My fellow roundup reviewers, Bob Cottrell, Paul Kaplan, Gilles Renaud, and I, found no spring 2007 baseball title quite with power comparable to last spring’s Clemente: The Passion and Grace of Baseball’s Last Hero, by David Maraniss, but you will find some good ones for your baseball readers nonetheless, including an historical summary of the role of cheating in baseball, a friendly and accessible viewing guide to the game’s ins and outs, a narrative of Jackie Robinson’s first year in the majors (April 2007 will be the 50th anniversary of his first Dodger at bat), and an impressively reflective autobiography by the new Tiger in Detroit’s tank, Gary Sheffield.
Well, another week or so of the holiday daze to get through! So let’s play a game! No, not baseball! If you could invite a handful of authors to your workplace, both to entertain your readers and to help you out with your end-of-year work chores, which authors, whom you read in 2006, would you pick?
Okay, I’ll start.

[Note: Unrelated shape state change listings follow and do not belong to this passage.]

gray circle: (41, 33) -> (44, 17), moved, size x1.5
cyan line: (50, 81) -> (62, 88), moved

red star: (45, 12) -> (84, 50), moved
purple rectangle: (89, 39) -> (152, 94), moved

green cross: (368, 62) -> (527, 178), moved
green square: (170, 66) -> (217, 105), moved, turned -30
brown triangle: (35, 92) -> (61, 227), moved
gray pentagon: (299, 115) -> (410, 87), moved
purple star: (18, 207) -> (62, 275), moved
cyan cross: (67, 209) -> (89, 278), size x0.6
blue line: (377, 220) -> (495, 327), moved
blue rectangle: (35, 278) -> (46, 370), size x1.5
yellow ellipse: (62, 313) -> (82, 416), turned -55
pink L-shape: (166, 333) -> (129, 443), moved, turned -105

I would pick Georgina Kleege (Blind Rage: Letters to Helen Keller. Gallaudet Univ. Press) for her perceptivity, her strength, and her skill at newly presenting a popular subject to us. I would pick Ruth Scurr (Fatal Purity: Robespierre and the French Revolution. Metropolitan: Holt) because she’d clearly be able to handle the most irascible of library visitors with grace and skill. I would pick Rich Cohen (Sweet and Low: A Family Story. FSG) for his ability to juggle a bunch of non-fiction plots with authenticity, humor, and self-knowledge.

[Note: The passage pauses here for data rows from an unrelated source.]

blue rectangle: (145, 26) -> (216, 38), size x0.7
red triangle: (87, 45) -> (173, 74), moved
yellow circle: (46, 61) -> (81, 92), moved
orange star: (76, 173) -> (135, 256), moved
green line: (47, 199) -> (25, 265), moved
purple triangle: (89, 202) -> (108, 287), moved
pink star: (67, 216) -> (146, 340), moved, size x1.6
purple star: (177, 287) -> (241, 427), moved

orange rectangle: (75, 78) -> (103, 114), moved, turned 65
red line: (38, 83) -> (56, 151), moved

Just the three of them for now. I have to get back to reading some files here. But I’ll be around, so send me your own thoughts! The distance from your library to this Library Journal blog is just a few keystrokes! Cheers! Â
December 15, 2006
Yesterday morning, I came across a gem of a post on good ole Publib. “Off the Beat” told of the Madison (WI) P.L.’s list of recommended reads by the local police officers, and heavy-hitting history rules the precincts—e.g., Eloise Engel and Lauri Paananen’s The Winter War: The Russo Finnish Conflict, 1939-40 and Doris Kearns Goodwin’s No Ordinary Time: Franklin and Eleanor Roosevelt, the Home Front in World War II. That same poster mentioned that mysteries happen to be very popular with prison patrons. (A Google search I did located an August 2005 story in the China Daily newspaper about the favorite reads of Guantanamo detainees. According to the unidentified prison librarian, Harry Potter was tops, and right on his heels was Agatha Christie.)
In all seriousness, I’d like to see prison patrons’ top picks in the genre because I am fascinated by the genre’s appeal across populations (according to our 2006 Book Buying Survey, “[I]n genre, mystery still reigns supreme”—and demand keeps on keeping on). Just from reading LJ’s Mystery column, I do know that mysteries often involve convicts, so perhaps prison patrons are curious how they’re being portrayed in fiction: Do they come across as three-dimensional? Are they ever heroes? Or maybe it’s simpler than that, and they just want to be transported and entertained.
I’ve never been a big mystery reader, although I love the idea of a character dissecting a crime in between brushes with mortality. Long story short, I’m ready for some leads, and prison librarians and/or their probably discerning customers seem like the go-to audience.